Highlights of 2015: CERT lives again

Oakwood CERT members learn basic firefighting

Oakwood CERT members learn basic firefighting


I’ve blogged here before about how much fun I’ve had participating in the CERT program, the Community Emergency Response Team training. I think it is important to get people trained to help themselves when the need arises. In cases of trauma, every minute counts. Medical experts talk about the Golden Hour, when the odds of saving a victim of traumatic injury are greatest. One doesn’t have to be a doctor, but anything that can patch a person up until medical professionals can get there will go a long way towards saving them.
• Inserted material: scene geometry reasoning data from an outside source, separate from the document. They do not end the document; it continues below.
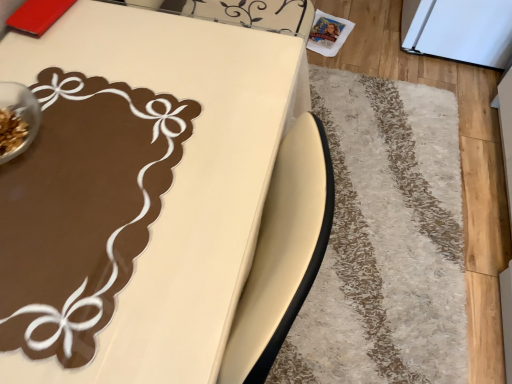 This screenshot has height=384, width=512. Find the location of `blank space situated above matte brown table at upper left (from a real-world perspective)`. blank space situated above matte brown table at upper left (from a real-world perspective) is located at coordinates (135, 156). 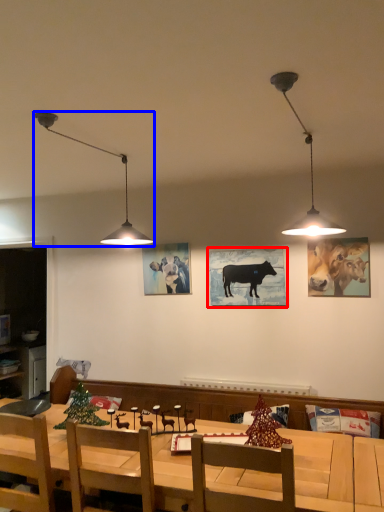 Question: Which object appears farthest to the camera in this image, picture frame (highlighted by a red box) or lamp (highlighted by a blue box)?

Choices:
 (A) picture frame
 (B) lamp

Answer: (A) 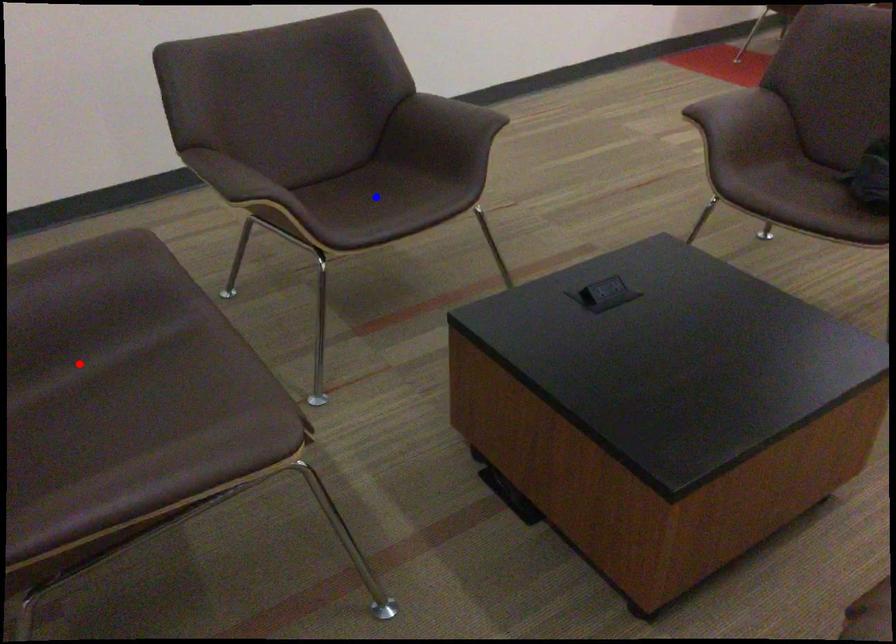 Question: Which of the two points in the image is closer to the camera?

Choices:
 (A) Blue point is closer.
 (B) Red point is closer.

Answer: (B) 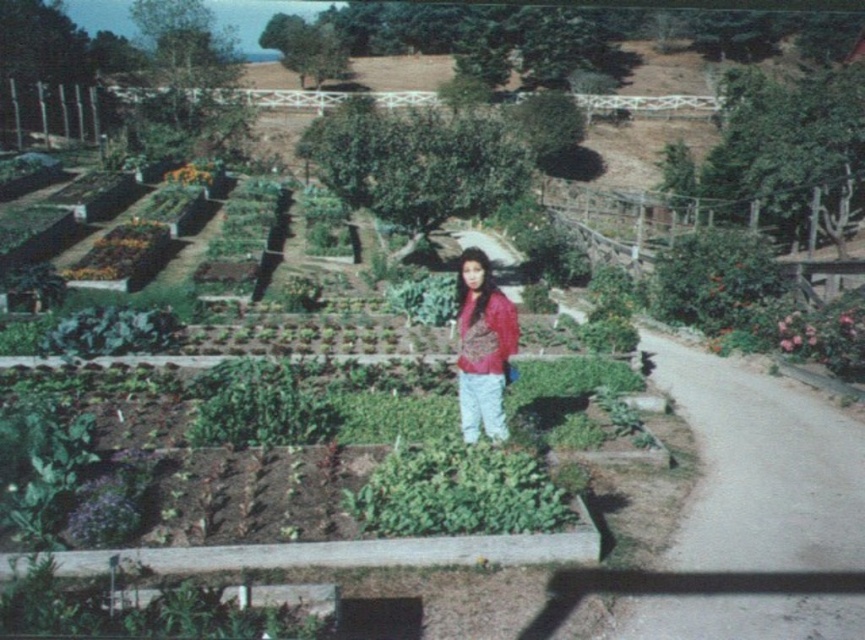 Question: Which of the following is the closest to the observer?

Choices:
 (A) (504, 417)
 (B) (432, 474)

Answer: (B)

Question: Which object is farther from the camera taking this photo?

Choices:
 (A) green leafy plant at center
 (B) matte pink blouse at center

Answer: (B)

Question: Is the position of green leafy plant at center more distant than that of matte pink blouse at center?

Choices:
 (A) yes
 (B) no

Answer: (B)

Question: Can you confirm if green leafy plant at center is positioned to the left of matte pink blouse at center?

Choices:
 (A) yes
 (B) no

Answer: (B)

Question: Can you confirm if green leafy plant at center is positioned above matte pink blouse at center?

Choices:
 (A) no
 (B) yes

Answer: (A) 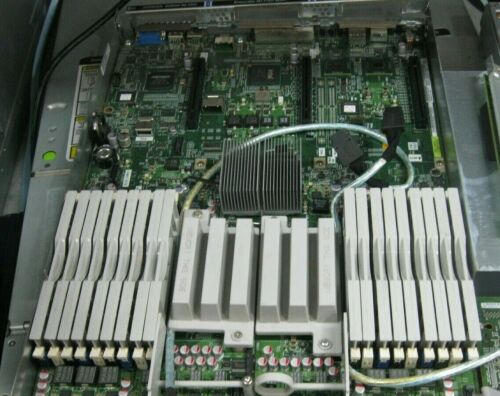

As you know, the first CERT program folded. I had heard rumblings of a new program being bootstrapped in the Oakwood neighborhood. A year passed and I wondered if the effort would succeed. Then in August I got an invite to the training class for the Oakwood CERT team – it was actually happening! About twenty of my neighbors took the training with me and we had great support from Samantha Royster from the North Carolina Department of Public Safety (NCDPS). Everyone left that weekend with some hands-on emergency training as well as a full CERT kit paid for through a generous federal grant.

What’s more, my classmates immediately elected me … president. While I wasn’t in the room, of course. Heh.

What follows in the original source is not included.